俄かに騒がしくなった会議室を見渡して、牧野は生徒たちに微笑みかけた。
『ちゃんと聞こえているようですね。
それでは、今から合宿中の注意事項と、その他の説明を行います。
質問は、説明後にまとめて伺いますね』
書記と言う肩書きに関係なく牧野がマイクを握るのには、訳がある。
牧野に限らず、今期の生徒会に於いて、幹部の肩書きは何ら意味のあるのもではなかった。
それと言うのも、宥志が肩書きに関係なく適材適所を見極めて人員を配置するが故だ。
六百人を超す人数を全て黙らせるのは到底不可能な話だが、六百人を超す人数に注意を向けさせることは、案外簡単だったりする。
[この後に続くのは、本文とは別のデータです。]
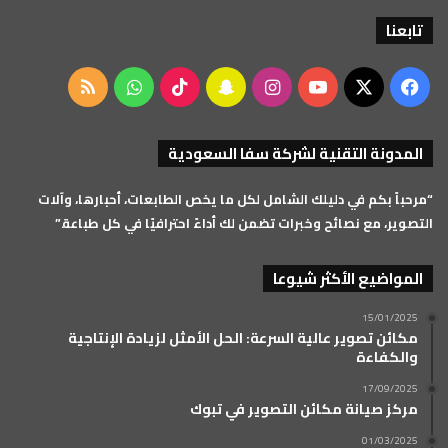
تابعنا
‫X
فيسبوك
‫YouTube
انستقرام
سناب
‫TikTok
واتساب
ملخص
تشات
الموقع
المدونة التقنية لشركة سفا السعودية
RSS
“مرحباً بكم في دليلك الشامل لكل ما يخص الطابعات، أحبارها، وآلات
التصوير، مع نصائح وخبرات تضمن لك أداءً احترافيًا في كل طباعة.”
المواضيع الأكثر شيوعا
15/01/2025
مكائن تصوير عالية السرعة: الحل الأمثل لزيادة الإنتاجية
والكفاءة
17/09/2025
مركز صيانة مكائن التصوير في تبوك
01/03/2025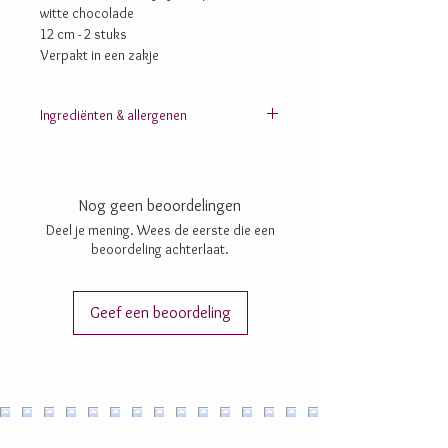
witte chocolade
12 cm - 2 stuks
Verpakt in een zakje
Ingrediënten & allergenen
Suiker; cacaomassa; cacaoboter; chufapoeder;
rijstpoeder (rijststroop, rijstmeel); inuline;
maltodextrine; AMANDELEN;
Nog geen beoordelingen
lecithine: zonnebloem-, SOJA-; zout; aroma’s;
vanille
Deel je mening. Wees de eerste die een
beoordeling achterlaat.
Geef een beoordeling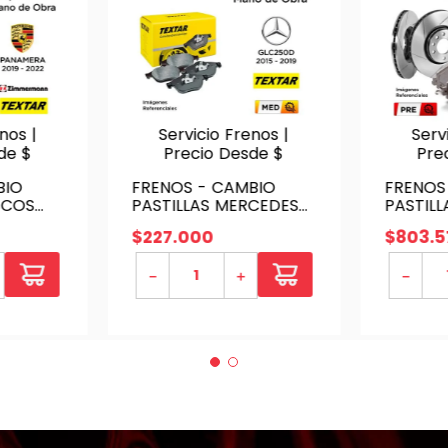
nos |
Servicio Frenos |
Serv
de $
Precio Desde $
Pre
BIO
FRENOS - CAMBIO
FRENOS
ISCOS
PASTILLAS MERCEDES
PASTILL
AMERA
BENZ GLC250D 2015 -
PORSCH
$
227
.
000
$
803
.
5
2019 - TRASERAS | P.
2017 - 
NCL.
TEXTAR - SERVICIO
DELANTE
－
＋
－
AR - D.
SENSOR 
ZIMMER
SERVICI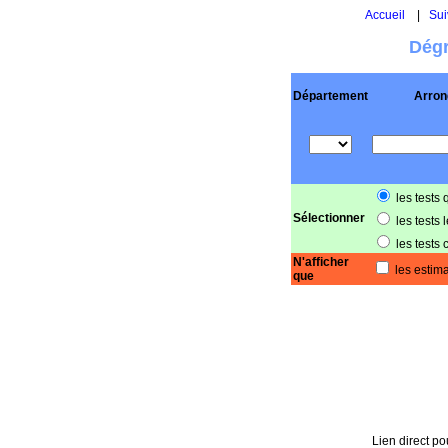
Accueil
|
Sui
Dégr
Département
Arron
les tests 
Sélectionner
les tests 
les tests 
N'afficher
les estima
que
Lien direct po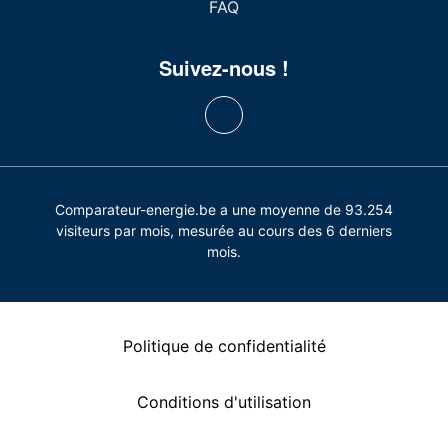
FAQ
Suivez-nous !
Comparateur-energie.be a une moyenne de 93.254
visiteurs par mois, mesurée au cours des 6 derniers
mois.
Politique de confidentialité
Conditions d'utilisation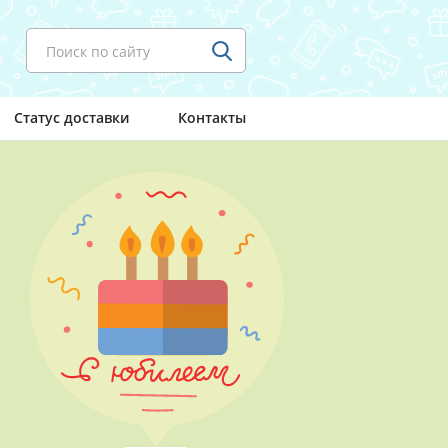
Поиск по сайту
Статус доставки
Контакты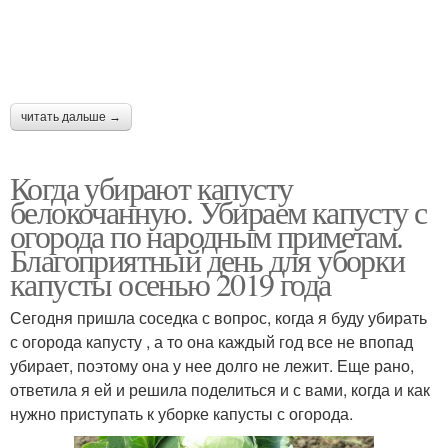
читать дальше →
Когда убирают капусту
белокочанную. Убираем капусту с
огорода по народным приметам.
Благоприятный день для уборки
капусты осенью 2019 года
Сегодня пришла соседка с вопрос, когда я буду убирать
с огорода капусту , а то она каждый год все не впопад
убирает, поэтому она у нее долго не лежит. Еще рано,
ответила я ей и решила поделиться и с вами, когда и как
нужно приступать к уборке капусты с огорода.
教師も生徒も全てが男という、男子校ならではの不毛な空気には、華を添えてやればいいのだ。
牧野の外見は、まさしく『華』と呼ぶに相応しい。
牧野が書記として生徒会に籍を置くのは、容姿が可愛いからだけでは勿論なく、全校生徒を前にした、こういう時にこそ、その力量を発揮する。
その儚げな容姿で男どもの注意を惹き、なお且つ言うことを聞かせられるという点で、生徒会幹部で牧野の右に出る者はいない。
だからこそ宥志は、牧野を幹部として側に置いていた。
六百余名の中から、会長以外のたった三名の幹部を選び出すのは至難の業と言っても過言ではないかもしれない。
だが、宥志がそれを遣って退けた結果が、最強と噂される今期生徒会なのである。